WHAT IS BEING ASKED: Would you please give all the lines below again, exactly as they stand?

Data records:
-*-

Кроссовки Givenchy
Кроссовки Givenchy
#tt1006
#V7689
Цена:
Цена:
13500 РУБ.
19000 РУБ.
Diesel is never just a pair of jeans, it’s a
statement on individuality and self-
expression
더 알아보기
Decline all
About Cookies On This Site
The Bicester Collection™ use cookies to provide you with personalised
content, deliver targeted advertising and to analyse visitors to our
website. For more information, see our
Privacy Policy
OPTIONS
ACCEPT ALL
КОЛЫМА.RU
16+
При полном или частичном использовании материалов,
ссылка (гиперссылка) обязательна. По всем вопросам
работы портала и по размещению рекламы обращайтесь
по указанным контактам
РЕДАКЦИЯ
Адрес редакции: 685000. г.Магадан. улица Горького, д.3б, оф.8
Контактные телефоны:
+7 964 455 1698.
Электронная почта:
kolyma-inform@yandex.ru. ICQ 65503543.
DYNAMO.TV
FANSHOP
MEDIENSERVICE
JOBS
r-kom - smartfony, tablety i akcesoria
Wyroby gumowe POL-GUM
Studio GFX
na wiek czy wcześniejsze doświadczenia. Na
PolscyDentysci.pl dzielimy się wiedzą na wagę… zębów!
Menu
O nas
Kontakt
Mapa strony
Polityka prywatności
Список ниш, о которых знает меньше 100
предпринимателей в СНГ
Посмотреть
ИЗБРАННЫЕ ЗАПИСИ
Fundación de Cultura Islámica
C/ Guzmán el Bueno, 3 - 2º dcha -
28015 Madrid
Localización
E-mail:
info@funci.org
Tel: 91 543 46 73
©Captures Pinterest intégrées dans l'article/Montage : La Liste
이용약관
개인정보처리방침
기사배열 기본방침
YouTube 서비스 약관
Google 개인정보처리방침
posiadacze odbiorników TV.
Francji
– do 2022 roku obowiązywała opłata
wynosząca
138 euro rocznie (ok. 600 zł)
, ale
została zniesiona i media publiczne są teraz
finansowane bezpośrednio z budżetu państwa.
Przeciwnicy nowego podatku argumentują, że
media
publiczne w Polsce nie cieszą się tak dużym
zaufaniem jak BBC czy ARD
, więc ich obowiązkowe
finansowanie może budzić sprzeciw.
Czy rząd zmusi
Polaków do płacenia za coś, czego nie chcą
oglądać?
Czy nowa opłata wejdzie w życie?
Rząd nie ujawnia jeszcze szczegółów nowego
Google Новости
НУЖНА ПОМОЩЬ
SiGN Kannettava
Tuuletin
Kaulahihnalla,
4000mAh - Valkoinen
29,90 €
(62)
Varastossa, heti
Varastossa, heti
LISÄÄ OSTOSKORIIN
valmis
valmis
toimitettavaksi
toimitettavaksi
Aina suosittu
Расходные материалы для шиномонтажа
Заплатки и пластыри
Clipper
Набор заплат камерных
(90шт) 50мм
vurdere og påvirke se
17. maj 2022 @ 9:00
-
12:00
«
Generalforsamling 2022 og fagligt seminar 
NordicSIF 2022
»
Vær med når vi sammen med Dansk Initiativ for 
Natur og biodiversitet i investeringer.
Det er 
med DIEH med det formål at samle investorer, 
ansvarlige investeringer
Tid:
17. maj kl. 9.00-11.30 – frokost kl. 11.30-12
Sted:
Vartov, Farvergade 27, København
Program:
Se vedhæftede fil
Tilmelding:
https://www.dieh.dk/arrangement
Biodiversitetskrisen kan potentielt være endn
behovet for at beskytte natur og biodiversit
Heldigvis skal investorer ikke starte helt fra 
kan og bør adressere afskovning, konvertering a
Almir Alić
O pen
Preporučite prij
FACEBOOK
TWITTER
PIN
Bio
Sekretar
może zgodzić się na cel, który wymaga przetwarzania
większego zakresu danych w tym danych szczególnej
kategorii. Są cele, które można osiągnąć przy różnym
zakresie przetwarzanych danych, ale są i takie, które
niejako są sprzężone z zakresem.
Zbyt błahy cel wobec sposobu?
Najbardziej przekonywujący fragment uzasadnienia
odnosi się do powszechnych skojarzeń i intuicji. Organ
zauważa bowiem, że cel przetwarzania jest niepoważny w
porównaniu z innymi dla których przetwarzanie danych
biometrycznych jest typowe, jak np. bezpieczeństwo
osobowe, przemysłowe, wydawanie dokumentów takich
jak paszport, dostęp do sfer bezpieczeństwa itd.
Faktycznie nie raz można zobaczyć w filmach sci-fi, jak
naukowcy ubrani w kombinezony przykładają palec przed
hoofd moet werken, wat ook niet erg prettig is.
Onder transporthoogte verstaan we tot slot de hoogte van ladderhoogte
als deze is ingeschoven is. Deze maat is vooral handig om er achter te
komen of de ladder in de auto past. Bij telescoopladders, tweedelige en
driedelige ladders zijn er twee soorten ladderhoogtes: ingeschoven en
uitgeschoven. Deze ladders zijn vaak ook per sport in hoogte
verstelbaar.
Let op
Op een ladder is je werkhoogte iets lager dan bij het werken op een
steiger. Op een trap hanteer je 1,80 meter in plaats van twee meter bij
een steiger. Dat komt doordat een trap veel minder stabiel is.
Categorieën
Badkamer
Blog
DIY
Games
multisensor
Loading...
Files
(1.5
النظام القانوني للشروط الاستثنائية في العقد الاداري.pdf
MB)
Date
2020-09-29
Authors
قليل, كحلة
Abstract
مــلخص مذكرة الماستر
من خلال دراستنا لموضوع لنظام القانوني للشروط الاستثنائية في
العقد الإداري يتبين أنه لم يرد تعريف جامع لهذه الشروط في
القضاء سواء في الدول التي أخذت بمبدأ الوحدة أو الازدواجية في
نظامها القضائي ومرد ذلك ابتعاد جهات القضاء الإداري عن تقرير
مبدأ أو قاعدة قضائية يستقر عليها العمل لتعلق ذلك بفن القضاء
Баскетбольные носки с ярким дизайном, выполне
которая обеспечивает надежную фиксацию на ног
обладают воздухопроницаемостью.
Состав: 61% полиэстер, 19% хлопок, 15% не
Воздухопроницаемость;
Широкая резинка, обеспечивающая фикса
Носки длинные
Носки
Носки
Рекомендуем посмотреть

-*-

RESULT:
Кроссовки Givenchy
Кроссовки Givenchy
#tt1006
#V7689
Цена:
Цена:
13500 РУБ.
19000 РУБ.
Diesel is never just a pair of jeans, it’s a
statement on individuality and self-
expression
더 알아보기
Decline all
About Cookies On This Site
The Bicester Collection™ use cookies to provide you with personalised
content, deliver targeted advertising and to analyse visitors to our
website. For more information, see our
Privacy Policy
OPTIONS
ACCEPT ALL
КОЛЫМА.RU
16+
При полном или частичном использовании материалов,
ссылка (гиперссылка) обязательна. По всем вопросам
работы портала и по размещению рекламы обращайтесь
по указанным контактам
РЕДАКЦИЯ
Адрес редакции: 685000. г.Магадан. улица Горького, д.3б, оф.8
Контактные телефоны:
+7 964 455 1698.
Электронная почта:
kolyma-inform@yandex.ru. ICQ 65503543.
DYNAMO.TV
FANSHOP
MEDIENSERVICE
JOBS
r-kom - smartfony, tablety i akcesoria
Wyroby gumowe POL-GUM
Studio GFX
na wiek czy wcześniejsze doświadczenia. Na
PolscyDentysci.pl dzielimy się wiedzą na wagę… zębów!
Menu
O nas
Kontakt
Mapa strony
Polityka prywatności
Список ниш, о которых знает меньше 100
предпринимателей в СНГ
Посмотреть
ИЗБРАННЫЕ ЗАПИСИ
Fundación de Cultura Islámica
C/ Guzmán el Bueno, 3 - 2º dcha -
28015 Madrid
Localización
E-mail:
info@funci.org
Tel: 91 543 46 73
©Captures Pinterest intégrées dans l'article/Montage : La Liste
이용약관
개인정보처리방침
기사배열 기본방침
YouTube 서비스 약관
Google 개인정보처리방침
posiadacze odbiorników TV.
Francji
– do 2022 roku obowiązywała opłata
wynosząca
138 euro rocznie (ok. 600 zł)
, ale
została zniesiona i media publiczne są teraz
finansowane bezpośrednio z budżetu państwa.
Przeciwnicy nowego podatku argumentują, że
media
publiczne w Polsce nie cieszą się tak dużym
zaufaniem jak BBC czy ARD
, więc ich obowiązkowe
finansowanie może budzić sprzeciw.
Czy rząd zmusi
Polaków do płacenia za coś, czego nie chcą
oglądać?
Czy nowa opłata wejdzie w życie?
Rząd nie ujawnia jeszcze szczegółów nowego
Google Новости
НУЖНА ПОМОЩЬ
SiGN Kannettava
Tuuletin
Kaulahihnalla,
4000mAh - Valkoinen
29,90 €
(62)
Varastossa, heti
Varastossa, heti
LISÄÄ OSTOSKORIIN
valmis
valmis
toimitettavaksi
toimitettavaksi
Aina suosittu
Расходные материалы для шиномонтажа
Заплатки и пластыри
Clipper
Набор заплат камерных
(90шт) 50мм
vurdere og påvirke se
17. maj 2022 @ 9:00
-
12:00
«
Generalforsamling 2022 og fagligt seminar 
NordicSIF 2022
»
Vær med når vi sammen med Dansk Initiativ for 
Natur og biodiversitet i investeringer.
Det er 
med DIEH med det formål at samle investorer, 
ansvarlige investeringer
Tid:
17. maj kl. 9.00-11.30 – frokost kl. 11.30-12
Sted:
Vartov, Farvergade 27, København
Program:
Se vedhæftede fil
Tilmelding:
https://www.dieh.dk/arrangement
Biodiversitetskrisen kan potentielt være endn
behovet for at beskytte natur og biodiversit
Heldigvis skal investorer ikke starte helt fra 
kan og bør adressere afskovning, konvertering a
Almir Alić
O pen
Preporučite prij
FACEBOOK
TWITTER
PIN
Bio
Sekretar
może zgodzić się na cel, który wymaga przetwarzania
większego zakresu danych w tym danych szczególnej
kategorii. Są cele, które można osiągnąć przy różnym
zakresie przetwarzanych danych, ale są i takie, które
niejako są sprzężone z zakresem.
Zbyt błahy cel wobec sposobu?
Najbardziej przekonywujący fragment uzasadnienia
odnosi się do powszechnych skojarzeń i intuicji. Organ
zauważa bowiem, że cel przetwarzania jest niepoważny w
porównaniu z innymi dla których przetwarzanie danych
biometrycznych jest typowe, jak np. bezpieczeństwo
osobowe, przemysłowe, wydawanie dokumentów takich
jak paszport, dostęp do sfer bezpieczeństwa itd.
Faktycznie nie raz można zobaczyć w filmach sci-fi, jak
naukowcy ubrani w kombinezony przykładają palec przed
hoofd moet werken, wat ook niet erg prettig is.
Onder transporthoogte verstaan we tot slot de hoogte van ladderhoogte
als deze is ingeschoven is. Deze maat is vooral handig om er achter te
komen of de ladder in de auto past. Bij telescoopladders, tweedelige en
driedelige ladders zijn er twee soorten ladderhoogtes: ingeschoven en
uitgeschoven. Deze ladders zijn vaak ook per sport in hoogte
verstelbaar.
Let op
Op een ladder is je werkhoogte iets lager dan bij het werken op een
steiger. Op een trap hanteer je 1,80 meter in plaats van twee meter bij
een steiger. Dat komt doordat een trap veel minder stabiel is.
Categorieën
Badkamer
Blog
DIY
Games
multisensor
Loading...
Files
(1.5
النظام القانوني للشروط الاستثنائية في العقد الاداري.pdf
MB)
Date
2020-09-29
Authors
قليل, كحلة
Abstract
مــلخص مذكرة الماستر
من خلال دراستنا لموضوع لنظام القانوني للشروط الاستثنائية في
العقد الإداري يتبين أنه لم يرد تعريف جامع لهذه الشروط في
القضاء سواء في الدول التي أخذت بمبدأ الوحدة أو الازدواجية في
نظامها القضائي ومرد ذلك ابتعاد جهات القضاء الإداري عن تقرير
مبدأ أو قاعدة قضائية يستقر عليها العمل لتعلق ذلك بفن القضاء
Баскетбольные носки с ярким дизайном, выполне
которая обеспечивает надежную фиксацию на ног
обладают воздухопроницаемостью.
Состав: 61% полиэстер, 19% хлопок, 15% не
Воздухопроницаемость;
Широкая резинка, обеспечивающая фикса
Носки длинные
Носки
Носки
Рекомендуем посмотреть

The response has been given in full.